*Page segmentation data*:
● ● ● ● ●
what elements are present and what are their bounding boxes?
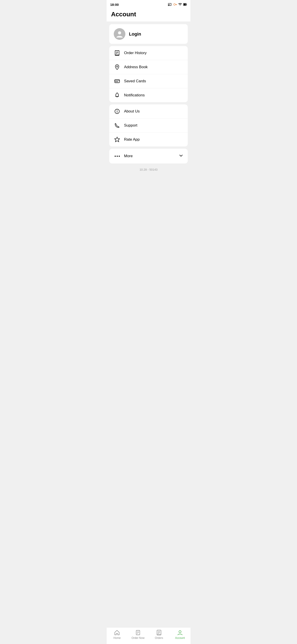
menu-section-1: Order History Address Book (109, 46, 188, 102)
address-book-item[interactable]: Address Book (109, 60, 188, 74)
menu-section-2: About Us Support Rate App (109, 104, 188, 146)
wifi-icon (178, 3, 182, 6)
nav-account[interactable]: Account (169, 630, 190, 640)
login-button[interactable]: Login (109, 24, 188, 44)
avatar-icon (114, 28, 125, 40)
phone-icon (114, 122, 120, 129)
status-time: 18:00 (110, 3, 119, 6)
notifications-item[interactable]: Notifications (109, 88, 188, 102)
nav-order-now[interactable]: Order Now (128, 630, 149, 640)
nav-orders[interactable]: Orders (149, 630, 170, 640)
rate-app-item[interactable]: Rate App (109, 132, 188, 146)
receipt-icon (114, 50, 120, 56)
version-text: 10.28 - 50143 (109, 166, 188, 172)
rate-app-label: Rate App (124, 137, 140, 142)
login-card: Login (109, 24, 188, 44)
content: Login Order History (107, 22, 190, 197)
address-book-label: Address Book (124, 65, 148, 69)
order-history-label: Order History (124, 51, 147, 55)
orders-icon (156, 630, 162, 636)
key-icon (173, 3, 177, 6)
order-now-icon (135, 630, 141, 636)
bottom-nav: Home Order Now Orders (107, 627, 190, 644)
home-icon (114, 630, 120, 636)
svg-rect-17 (115, 82, 117, 82)
page-title: Account (107, 8, 190, 22)
nav-account-label: Account (175, 636, 185, 640)
more-dots-icon (114, 153, 120, 160)
card-icon (114, 78, 120, 84)
svg-point-9 (118, 31, 121, 34)
cast-icon (168, 3, 172, 6)
more-item[interactable]: More (109, 149, 188, 164)
support-label: Support (124, 123, 137, 128)
location-icon (114, 64, 120, 70)
more-card: More (109, 149, 188, 164)
svg-point-14 (116, 66, 118, 67)
bell-icon (114, 92, 120, 98)
notifications-label: Notifications (124, 93, 145, 98)
account-icon (177, 630, 183, 636)
info-icon (114, 108, 120, 115)
nav-order-now-label: Order Now (132, 636, 145, 640)
about-us-item[interactable]: About Us (109, 104, 188, 118)
chevron-down-icon (179, 154, 183, 159)
saved-cards-item[interactable]: Saved Cards (109, 74, 188, 88)
svg-point-2 (174, 4, 175, 5)
star-icon (114, 136, 120, 143)
battery-icon (183, 3, 187, 6)
saved-cards-label: Saved Cards (124, 79, 146, 84)
more-left: More (114, 153, 133, 160)
order-history-item[interactable]: Order History (109, 46, 188, 60)
svg-point-33 (179, 630, 181, 633)
svg-point-22 (117, 110, 117, 110)
svg-marker-24 (115, 137, 120, 142)
login-label: Login (129, 32, 141, 37)
svg-rect-8 (184, 4, 186, 5)
nav-home[interactable]: Home (107, 630, 128, 640)
svg-rect-7 (186, 4, 187, 5)
nav-orders-label: Orders (155, 636, 163, 640)
about-us-label: About Us (124, 109, 140, 114)
support-item[interactable]: Support (109, 118, 188, 132)
status-bar: 18:00 (107, 0, 190, 8)
nav-home-label: Home (113, 636, 121, 640)
status-icons (168, 3, 187, 6)
svg-rect-15 (115, 80, 120, 83)
more-label: More (124, 154, 133, 158)
svg-rect-18 (117, 82, 118, 82)
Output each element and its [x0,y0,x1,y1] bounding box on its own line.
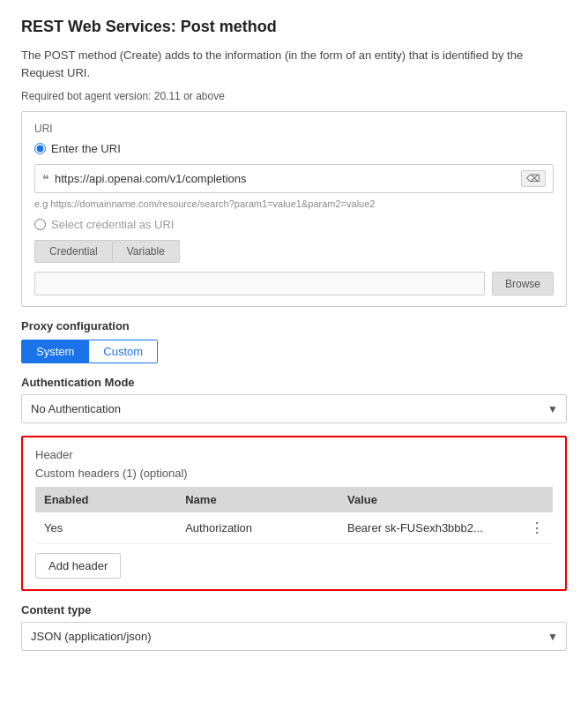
row-enabled: Yes [35,512,176,544]
credential-buttons: Credential Variable [34,240,554,263]
page-title: REST Web Services: Post method [21,18,567,36]
required-version: Required bot agent version: 20.11 or abo… [21,90,567,102]
credential-section: Credential Variable Browse [34,240,554,295]
auth-section: Authentication Mode No Authentication Ba… [21,376,567,423]
more-actions-icon[interactable]: ⋮ [530,520,544,535]
col-name-header: Name [176,487,339,512]
proxy-section: Proxy configuration System Custom [21,319,567,363]
content-type-label: Content type [21,603,567,617]
row-actions[interactable]: ⋮ [521,512,553,544]
uri-hint: e.g https://domainname.com/resource/sear… [34,198,554,209]
col-actions-header [521,487,553,512]
content-type-section: Content type JSON (application/json) XML… [21,603,567,651]
auth-label: Authentication Mode [21,376,567,389]
row-value: Bearer sk-FUSexh3bbb2... [339,512,521,544]
proxy-label: Proxy configuration [21,319,567,333]
custom-headers-label: Custom headers (1) (optional) [35,467,553,480]
select-credential-radio-row: Select credential as URI [34,218,554,231]
proxy-toggle-group: System Custom [21,340,567,363]
auth-select-wrapper: No Authentication Basic OAuth2 API Key ▼ [21,394,567,423]
add-header-button[interactable]: Add header [35,553,121,579]
quote-icon: ❝ [42,172,49,186]
clear-uri-button[interactable]: ⌫ [521,170,546,187]
proxy-system-button[interactable]: System [21,340,89,363]
uri-input[interactable] [55,172,521,185]
content-type-select-wrapper: JSON (application/json) XML Text ▼ [21,622,567,651]
enter-uri-label[interactable]: Enter the URI [51,142,121,155]
enter-uri-radio-row: Enter the URI [34,142,554,155]
credential-button[interactable]: Credential [34,240,113,263]
page-description: The POST method (Create) adds to the inf… [21,47,567,81]
header-table-header-row: Enabled Name Value [35,487,553,512]
select-credential-label[interactable]: Select credential as URI [51,218,174,231]
row-name: Authorization [176,512,339,544]
credential-input-row: Browse [34,272,554,295]
col-value-header: Value [339,487,521,512]
uri-input-wrapper: ❝ ⌫ [34,164,554,193]
browse-button[interactable]: Browse [492,272,554,295]
enter-uri-radio[interactable] [34,143,46,154]
uri-section: URI Enter the URI ❝ ⌫ e.g https://domain… [21,111,567,307]
proxy-custom-button[interactable]: Custom [89,340,158,363]
credential-input[interactable] [34,272,485,295]
uri-label: URI [34,123,554,135]
content-type-select[interactable]: JSON (application/json) XML Text [21,622,567,651]
variable-button[interactable]: Variable [113,240,180,263]
header-title: Header [35,448,553,461]
header-section: Header Custom headers (1) (optional) Ena… [21,436,567,591]
table-row: Yes Authorization Bearer sk-FUSexh3bbb2.… [35,512,553,544]
header-table: Enabled Name Value Yes Authorization Bea… [35,487,553,544]
select-credential-radio[interactable] [34,219,46,230]
auth-select[interactable]: No Authentication Basic OAuth2 API Key [21,394,567,423]
col-enabled-header: Enabled [35,487,176,512]
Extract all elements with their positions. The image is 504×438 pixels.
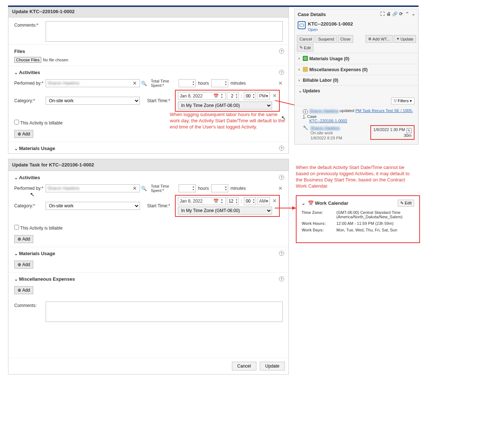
minute-input[interactable]: ▲▼ [244, 92, 256, 100]
add-button[interactable]: ⊕Add [14, 286, 33, 294]
billable-checkbox[interactable]: This Activity is billable [14, 120, 62, 126]
timezone-select[interactable]: In My Time Zone (GMT-06:00) [178, 101, 272, 110]
edit-icon: ✎ [299, 45, 303, 50]
user-link[interactable]: Sharon Hawkins [310, 125, 342, 130]
add-button[interactable]: ⊕Add [14, 261, 33, 269]
category-select[interactable]: On-site work [46, 202, 140, 210]
performed-by-label: Performed by:* [14, 81, 46, 86]
comments-input[interactable] [46, 21, 283, 42]
user-link[interactable]: Sharon Hawkins [309, 108, 339, 113]
case-details-title: Case Details [298, 12, 326, 17]
ampm-select[interactable]: AM ▾ [257, 197, 270, 205]
filter-icon: ▽ [394, 99, 397, 103]
ampm-select[interactable]: PM ▾ [257, 92, 270, 100]
help-icon[interactable]: ? [279, 251, 284, 256]
activities-section[interactable]: ⌄Activities? [8, 66, 289, 77]
link-icon[interactable]: 🔗 [392, 11, 397, 16]
date-input[interactable]: Jan 8, 2022📅▲▼ [178, 197, 226, 205]
add-wt-button[interactable]: ⊕Add WT... [366, 35, 393, 43]
help-icon[interactable]: ? [279, 175, 284, 180]
minutes-input[interactable]: ▲▼ [211, 79, 228, 87]
plus-icon: ⊕ [18, 288, 21, 293]
activity-time: 1/8/2022 8:29 PM [310, 135, 342, 141]
expand-all-icon[interactable]: ⌄ [411, 11, 416, 16]
minute-input[interactable]: ▲▼ [244, 197, 256, 205]
suspend-button[interactable]: Suspend [316, 35, 336, 43]
choose-files-button[interactable]: Choose Files [14, 57, 41, 63]
update-button[interactable]: ✦Update [394, 35, 416, 43]
chevron-down-icon: ⌄ [14, 175, 19, 180]
help-icon[interactable]: ? [279, 49, 284, 54]
help-icon[interactable]: ? [279, 276, 284, 281]
search-icon[interactable]: 🔍 [140, 81, 148, 86]
hours-label: hours [198, 186, 209, 191]
comments-label: Comments: [14, 301, 46, 308]
cancel-button[interactable]: Cancel [297, 35, 314, 43]
start-time-label: Start Time:* [147, 203, 175, 208]
comments-label: Comments:* [14, 21, 46, 28]
edit-button[interactable]: ✎Edit [297, 44, 313, 51]
work-hours-value: 12:00 AM - 11:59 PM (23h 59m) [336, 221, 414, 226]
refresh-icon[interactable]: ⟳ [398, 11, 404, 16]
materials-usage-section[interactable]: ⌄Materials Usage? [8, 142, 289, 153]
case-link[interactable]: KTC--220106-1-0002 [309, 119, 347, 123]
wand-icon: ✦ [396, 36, 400, 41]
calendar-icon[interactable]: 📅 [213, 199, 219, 204]
update-task-panel: Update Task for KTC--220106-1-0002 ⌄Acti… [8, 159, 289, 374]
edit-icon: ✎ [400, 201, 404, 205]
comments-input[interactable] [46, 301, 283, 322]
hours-input[interactable]: ▲▼ [179, 184, 196, 192]
close-icon[interactable]: ✕ [272, 93, 277, 99]
clear-icon[interactable]: ✕ [131, 80, 138, 86]
billable-labor-accordion[interactable]: Billable Labor (0) [295, 75, 418, 85]
search-icon[interactable]: 🔍 [140, 186, 148, 191]
billable-checkbox[interactable]: This Activity is billable [14, 226, 62, 231]
category-select[interactable]: On-site work [46, 97, 140, 105]
minutes-label: minutes [230, 81, 246, 86]
close-icon[interactable]: ✕ [278, 185, 283, 191]
add-button[interactable]: ⊕Add [14, 130, 33, 138]
chevron-down-icon: ⌄ [14, 146, 19, 151]
close-button[interactable]: Close [338, 35, 353, 43]
print-icon[interactable]: 🖨 [386, 11, 391, 16]
expenses-icon [303, 67, 308, 72]
hours-input[interactable]: ▲▼ [179, 79, 196, 87]
minutes-label: minutes [230, 186, 246, 191]
close-icon[interactable]: ✕ [272, 198, 277, 204]
cancel-button[interactable]: Cancel [232, 362, 256, 370]
hour-input[interactable]: ▲▼ [227, 92, 239, 100]
activities-section[interactable]: ⌄Activities? [8, 171, 289, 182]
collapse-all-icon[interactable]: ⌃ [405, 11, 410, 16]
misc-expenses-accordion[interactable]: Miscellaneous Expenses (0) [295, 64, 418, 75]
update-case-panel: Update KTC--220106-1-0002 Comments:* Fil… [8, 5, 289, 154]
work-hours-label: Work Hours: [302, 221, 336, 226]
clear-icon[interactable]: ✕ [131, 185, 138, 191]
hours-label: hours [198, 81, 209, 86]
case-id: KTC--220106-1-0002Open [308, 21, 353, 32]
edit-button[interactable]: ✎Edit [398, 200, 414, 207]
start-time-label: Start Time:* [147, 98, 175, 103]
materials-usage-accordion[interactable]: Materials Usage (0) [295, 53, 418, 64]
expand-icon[interactable]: ⛶ [380, 11, 385, 16]
work-days-label: Work Days: [302, 228, 336, 232]
total-time-label: Total Time Spent:* [151, 79, 179, 88]
help-icon[interactable]: ? [279, 146, 284, 151]
update-button[interactable]: Update [260, 362, 285, 370]
updates-accordion[interactable]: Updates [295, 85, 418, 96]
misc-expenses-section[interactable]: ⌄Miscellaneous Expenses? [8, 272, 289, 284]
performed-by-input[interactable]: ✕ [46, 184, 140, 192]
timezone-select[interactable]: In My Time Zone (GMT-06:00) [178, 207, 272, 215]
date-input[interactable]: Jan 8, 2022📅▲▼ [178, 92, 226, 100]
close-icon[interactable]: ✕ [278, 80, 283, 86]
work-days-value: Mon, Tue, Wed, Thu, Fri, Sat, Sun [336, 228, 414, 232]
calendar-icon[interactable]: 📅 [213, 93, 219, 99]
minutes-input[interactable]: ▲▼ [211, 184, 228, 192]
filters-button[interactable]: ▽ Filters ▾ [391, 97, 415, 104]
hour-input[interactable]: ▲▼ [227, 197, 239, 205]
add-button[interactable]: ⊕Add [14, 235, 33, 243]
annotation-text-2: When the default Activity Start Date/Tim… [296, 164, 416, 189]
help-icon[interactable]: ? [279, 70, 284, 75]
edit-icon[interactable]: ✎ [406, 128, 412, 133]
materials-usage-section[interactable]: ⌄Materials Usage? [8, 247, 289, 258]
performed-by-input[interactable]: ✕ [46, 79, 140, 87]
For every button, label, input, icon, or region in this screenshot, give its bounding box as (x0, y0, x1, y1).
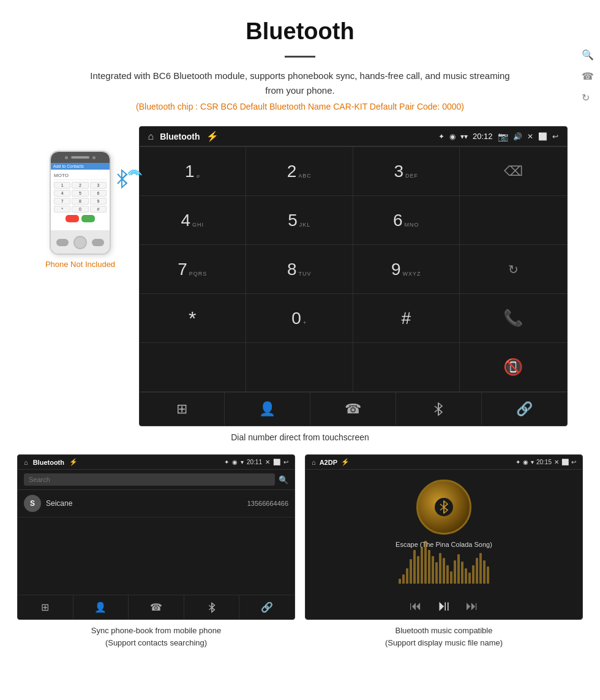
phone-container: Add to Contacts MOTO 123 456 789 *0# (33, 126, 128, 269)
pb-nav-link[interactable]: 🔗 (239, 595, 294, 619)
pb-home-icon[interactable]: ⌂ (24, 459, 28, 466)
music-status-title: A2DP (320, 459, 337, 466)
dial-bottom-nav: ⊞ 👤 ☎ 🔗 (140, 392, 567, 426)
pb-full-icon[interactable]: ⬜ (273, 459, 280, 465)
phonebook-screen: ⌂ Bluetooth ⚡ ✦ ◉ ▾ 20:11 ✕ ⬜ ↩ (17, 454, 295, 620)
key-5[interactable]: 5JKL (246, 196, 353, 245)
pb-wifi-icon: ▾ (241, 459, 244, 465)
phone-not-included: Phone Not Included (45, 260, 115, 269)
pb-bt-icon: ✦ (224, 459, 229, 465)
camera-icon: 📷 (498, 132, 508, 141)
dial-status-bar: ⌂ Bluetooth ⚡ ✦ ◉ ▾▾ 20:12 📷 🔊 ✕ ⬜ ↩ (140, 127, 567, 146)
music-time: 20:15 (536, 459, 552, 465)
pb-contacts-list: S Seicane 13566664466 🔍 ☎ ↻ (18, 490, 294, 595)
pb-contact-name: Seicane (46, 499, 72, 508)
pb-close-icon[interactable]: ✕ (265, 459, 270, 465)
key-6[interactable]: 6MNO (353, 196, 460, 245)
pb-avatar: S (24, 495, 41, 512)
nav-bluetooth[interactable] (396, 393, 482, 426)
pb-status-bar: ⌂ Bluetooth ⚡ ✦ ◉ ▾ 20:11 ✕ ⬜ ↩ (18, 455, 294, 470)
pb-contact-phone: 13566664466 (247, 500, 288, 507)
key-0[interactable]: 0+ (246, 294, 353, 343)
key-9[interactable]: 9WXYZ (353, 245, 460, 294)
wifi-icon: ▾▾ (460, 132, 468, 141)
pb-nav-phone[interactable]: ☎ (129, 595, 184, 619)
nav-contacts[interactable]: 👤 (225, 393, 310, 426)
page-title: Bluetooth (0, 0, 600, 51)
key-hash[interactable]: # (353, 294, 460, 343)
music-panel: ⌂ A2DP ⚡ ✦ ◉ ▾ 20:15 ✕ ⬜ ↩ (305, 454, 583, 649)
location-icon: ◉ (449, 132, 456, 141)
pb-time: 20:11 (247, 459, 262, 465)
music-status-bar: ⌂ A2DP ⚡ ✦ ◉ ▾ 20:15 ✕ ⬜ ↩ (306, 455, 582, 470)
phonebook-caption: Sync phone-book from mobile phone (Suppo… (91, 625, 221, 649)
back-icon[interactable]: ↩ (552, 132, 558, 141)
eq-bars (347, 553, 541, 584)
key-7[interactable]: 7PQRS (140, 245, 247, 294)
key-3[interactable]: 3DEF (353, 147, 460, 196)
phone-mockup: Add to Contacts MOTO 123 456 789 *0# (50, 151, 111, 255)
play-pause-btn[interactable]: ⏯ (437, 597, 451, 614)
bottom-panels: ⌂ Bluetooth ⚡ ✦ ◉ ▾ 20:11 ✕ ⬜ ↩ (0, 454, 600, 649)
music-full-icon[interactable]: ⬜ (561, 459, 569, 465)
nav-phone[interactable]: ☎ (310, 393, 396, 426)
music-home-icon[interactable]: ⌂ (312, 459, 316, 466)
next-btn[interactable]: ⏭ (466, 599, 478, 613)
key-2[interactable]: 2ABC (246, 147, 353, 196)
pb-search-row: 🔍 (18, 470, 294, 490)
key-call-red[interactable]: 📵 (460, 343, 567, 392)
key-4[interactable]: 4GHI (140, 196, 247, 245)
nav-grid[interactable]: ⊞ (140, 393, 225, 426)
music-caption: Bluetooth music compatible (Support disp… (385, 625, 503, 649)
keypad-grid: 1⌀ 2ABC 3DEF ⌫ 4GHI 5JKL 6MNO (140, 146, 567, 343)
dial-caption: Dial number direct from touchscreen (0, 432, 600, 442)
pb-bottom-nav: ⊞ 👤 ☎ 🔗 (18, 595, 294, 619)
music-main: Escape (The Pina Colada Song) ⏮ ⏯ ⏭ (306, 470, 582, 619)
music-screen: ⌂ A2DP ⚡ ✦ ◉ ▾ 20:15 ✕ ⬜ ↩ (305, 454, 583, 620)
pb-search-input[interactable] (24, 473, 275, 486)
music-loc-icon: ◉ (523, 459, 528, 465)
fullscreen-icon[interactable]: ⬜ (538, 132, 547, 141)
music-usb-icon: ⚡ (341, 458, 350, 466)
prev-btn[interactable]: ⏮ (410, 599, 422, 613)
key-empty-row2-2 (246, 343, 353, 392)
pb-loc-icon: ◉ (232, 459, 238, 465)
bt-specs: (Bluetooth chip : CSR BC6 Default Blueto… (0, 102, 600, 111)
key-8[interactable]: 8TUV (246, 245, 353, 294)
bt-status-icon: ✦ (438, 132, 444, 141)
status-time: 20:12 (473, 132, 493, 141)
close-icon[interactable]: ✕ (527, 132, 533, 141)
home-icon[interactable]: ⌂ (148, 131, 154, 142)
music-wifi-icon: ▾ (531, 459, 534, 465)
volume-icon: 🔊 (513, 132, 522, 141)
pb-status-title: Bluetooth (33, 459, 64, 466)
pb-back-icon[interactable]: ↩ (283, 459, 288, 465)
pb-nav-contacts[interactable]: 👤 (73, 595, 129, 619)
pb-nav-grid[interactable]: ⊞ (18, 595, 73, 619)
music-bt-icon: ✦ (516, 459, 520, 465)
key-empty-row2-3 (353, 343, 460, 392)
phonebook-panel: ⌂ Bluetooth ⚡ ✦ ◉ ▾ 20:11 ✕ ⬜ ↩ (17, 454, 295, 649)
music-controls: ⏮ ⏯ ⏭ (410, 597, 478, 614)
key-call-green[interactable]: 📞 (460, 294, 567, 343)
key-empty-row2-1 (140, 343, 247, 392)
search-icon[interactable]: 🔍 (279, 475, 288, 484)
music-back-icon[interactable]: ↩ (571, 459, 576, 465)
key-refresh[interactable]: ↻ (460, 245, 567, 294)
dial-section: Add to Contacts MOTO 123 456 789 *0# (0, 126, 600, 426)
pb-contact-row[interactable]: S Seicane 13566664466 (18, 490, 294, 517)
usb-icon: ⚡ (206, 130, 219, 142)
pb-nav-bluetooth[interactable] (184, 595, 240, 619)
album-art (416, 480, 471, 535)
subtitle-text: Integrated with BC6 Bluetooth module, su… (86, 69, 514, 98)
key-star[interactable]: * (140, 294, 247, 343)
nav-link[interactable]: 🔗 (482, 393, 567, 426)
key-1[interactable]: 1⌀ (140, 147, 247, 196)
key-backspace[interactable]: ⌫ (460, 147, 567, 196)
pb-usb-icon: ⚡ (69, 458, 78, 466)
dial-screen: ⌂ Bluetooth ⚡ ✦ ◉ ▾▾ 20:12 📷 🔊 ✕ ⬜ ↩ 1⌀ (139, 126, 568, 426)
key-empty-2 (460, 196, 567, 245)
music-close-icon[interactable]: ✕ (554, 459, 559, 465)
title-divider (285, 56, 315, 58)
song-title: Escape (The Pina Colada Song) (396, 541, 492, 548)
● ● ● ● ●
Only the lines that contain the string "bounding" are to be copied from the records.

*Output for this exercise*:
what elements are present and what are their bounding boxes?
Output each element and its [x0,y0,x1,y1] bounding box on its own line.
For every button, label, input, icon, or region in this screenshot, give its bounding box as (x0, y0, x1, y1).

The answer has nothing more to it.